A few weeks ago much of the mainstream media was engrossed in the most recent study released by the Pew Research Center that examined Generation Y millennials (Americans born between 1980-1998). The study focused on the group’s racial and ethnic makeup and attitudes toward technology, older generations, the economy, religion, politics, social issues and the future in general. The New York Times, The New Republic, Time, Yahoo, Salon, and The Daily Beast were just a few of the outlets that reported on and dissected the study.
As someone who has written on generational culture and politics, I immersed myself in the study. What the Pew Research Center Study did in fact confirm was that millennials are the most diverse, pluralistic group of people in American history. This fact alone, along with their sheer numbers (95 million), makes them a group of men and women who are worthy of intense study.
What I found most interesting was the apparent positions that many young Republican millennials harbor on social issues. It was found that 61 percent of young Republicans under 30 approve of same sex marriage as opposed to 35 percent who oppose it. In fact, the Pew Report found that 82 percent of these same Republican millennials were in favor of gay parents raising children. This rate was almost identical to Democratic millennials at 84 percent. Viewpoints on interracial marriage and similar social issues were notable as well. While White millennials were not as liberal as non-White millennials, they were still far more liberal than Whites in older generations, including baby boomers.
Politically speaking, the report found that the majority of young Republicans were dissatisfied with the current state of their party’s performance. In fact, only 28 percent of those interviewed expressed satisfaction with the current state of the GOP. While an overwhelming majority, 70 percent, stated dissatisfaction with the Republican Party. On the other hand, 49 percent of Generation Y Democrats said that they believed that their party was on the right track. While the slight majority of young Democratic voters felt that their party was doing a less than adequate job, the operative word is “slightly.” It is much better for a political party to be at an almost 50-50 position as opposed to being 30 to 70 negative.

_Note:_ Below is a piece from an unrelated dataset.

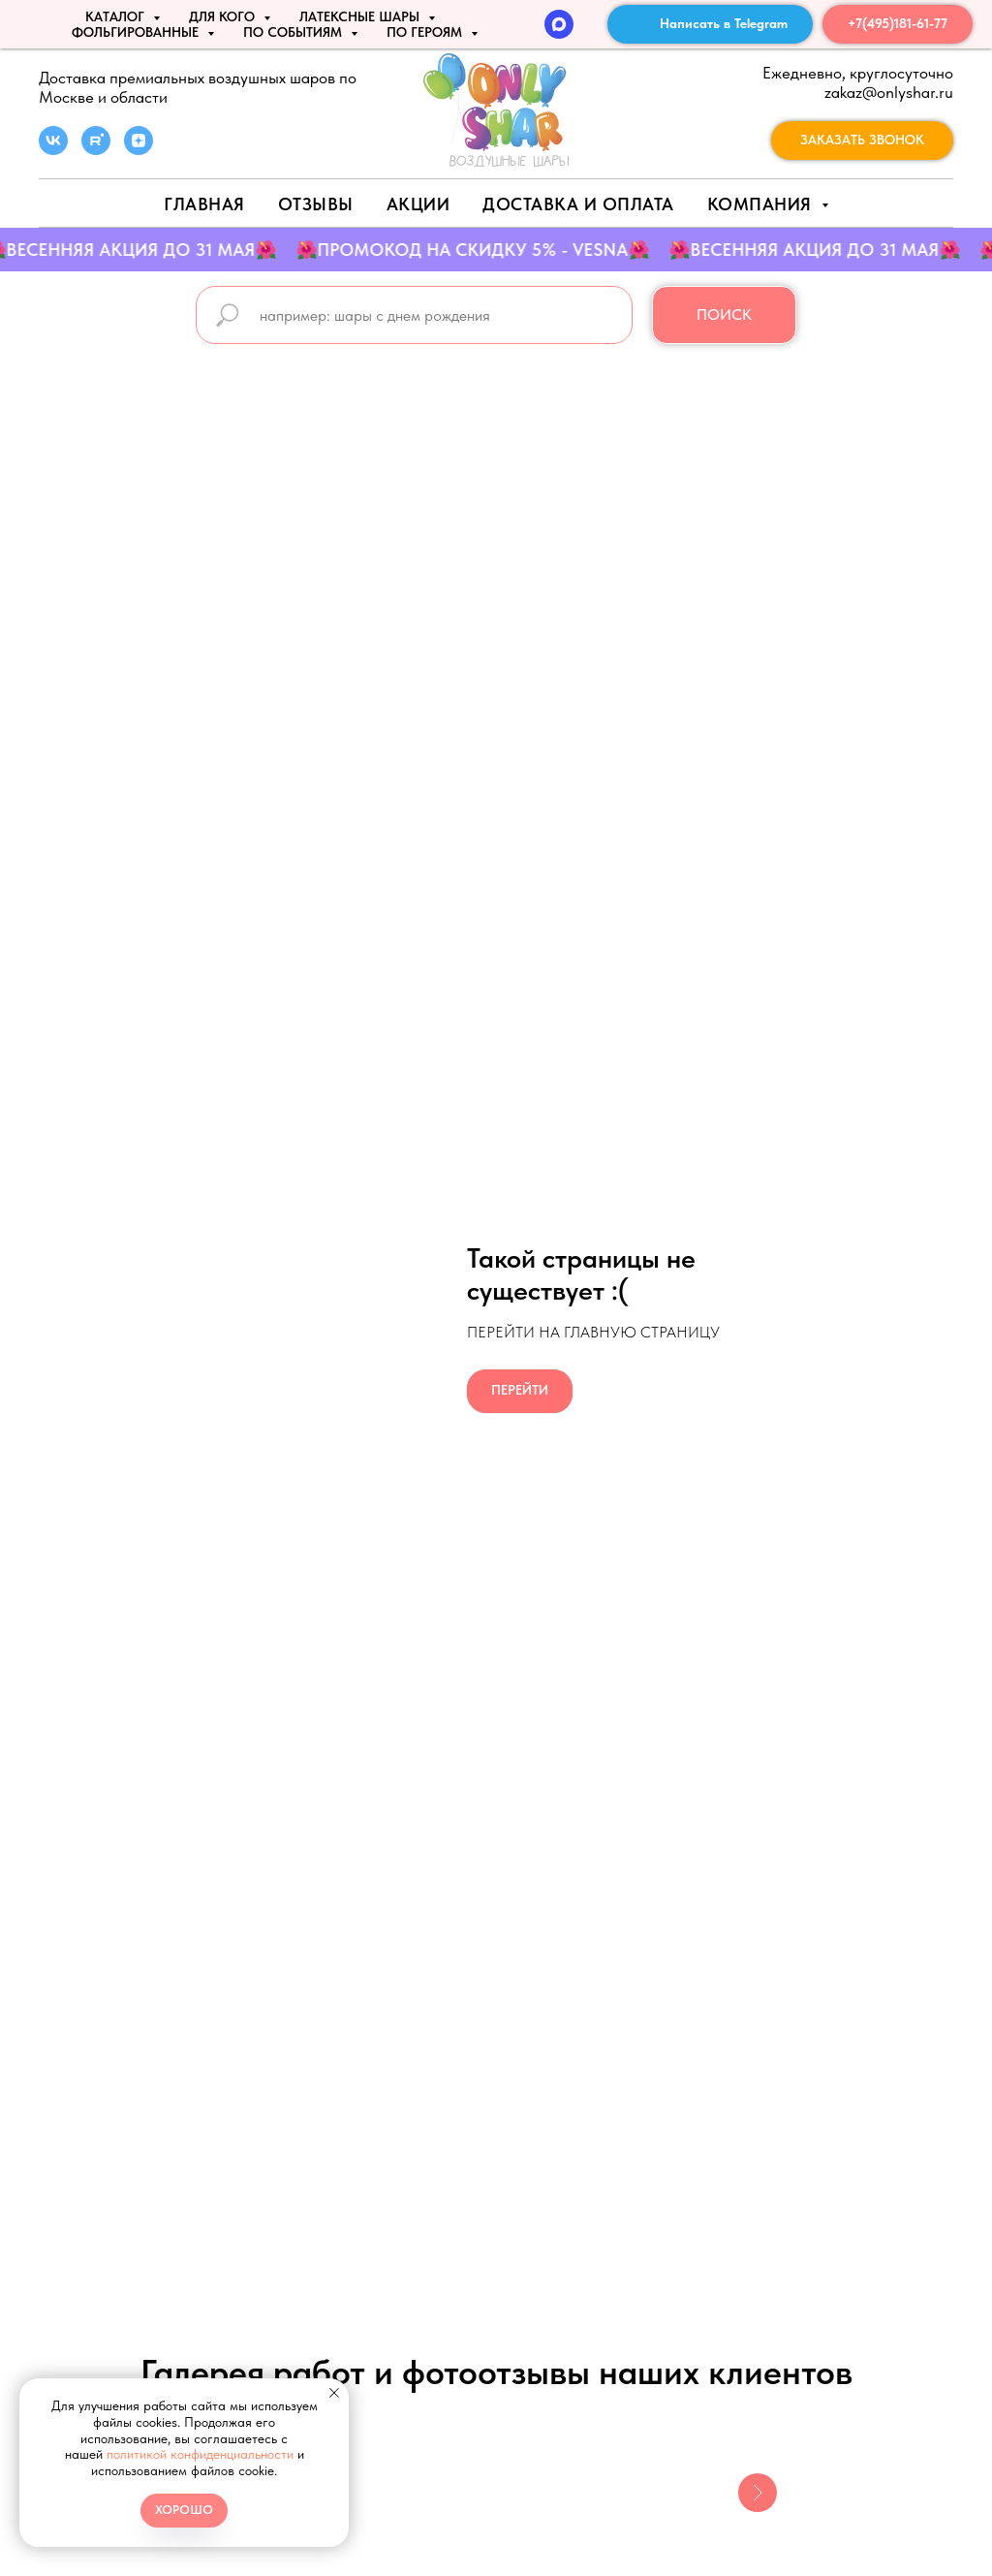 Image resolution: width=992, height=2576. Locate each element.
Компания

Moreover, the number of young voters who identify themselves as Republicans has decreased from 27 percent a decade ago to 17 percent in 2014. The number of millennials who identify as Independents is at 50 percent. This is a 12 percent increase since 2004. Slightly more than one quarter of 26 percent of Americans born between 1980 and 1998 consider themselves conservative. This is a percentage that is lower than those of Generation X at 35 percent, (those born between 1965 and 1979), baby boomers (those born between 1946 and 1964) at 41 percent and the silent generation (those born between 1925 and 1945) at 45 percent. This mindset transcends to social issues in that 48 percent of millennials saw themselves as possessing liberal views and 42 percent indicated that they more likely harbored conservative views in this area.
Moreover, the majority of those young people polled argued that their views have become more liberal over time. History shows that most people tend to become more conservative as the age. Remarkably, this has not been the case with Generation Y. In fact, this group is the only age demographic where liberal views surpass the 50 percent mark. These numbers are ominously problematic for the Republican Party.
Recent and ongoing incendiary rhetoric by former vice presidential candidate and Rep. Paul Ryan, South Dakota lawmaker Phil Jensen and grossly insensitive comments by other Republican politicians have done little to endear the majority of young people (as well as people of all races) with progressive viewpoints to embrace the Republican party. This is a likely factor that will remain a significant hindrance for the GOP as it moves into the future.
Future demographics certainly indicate so.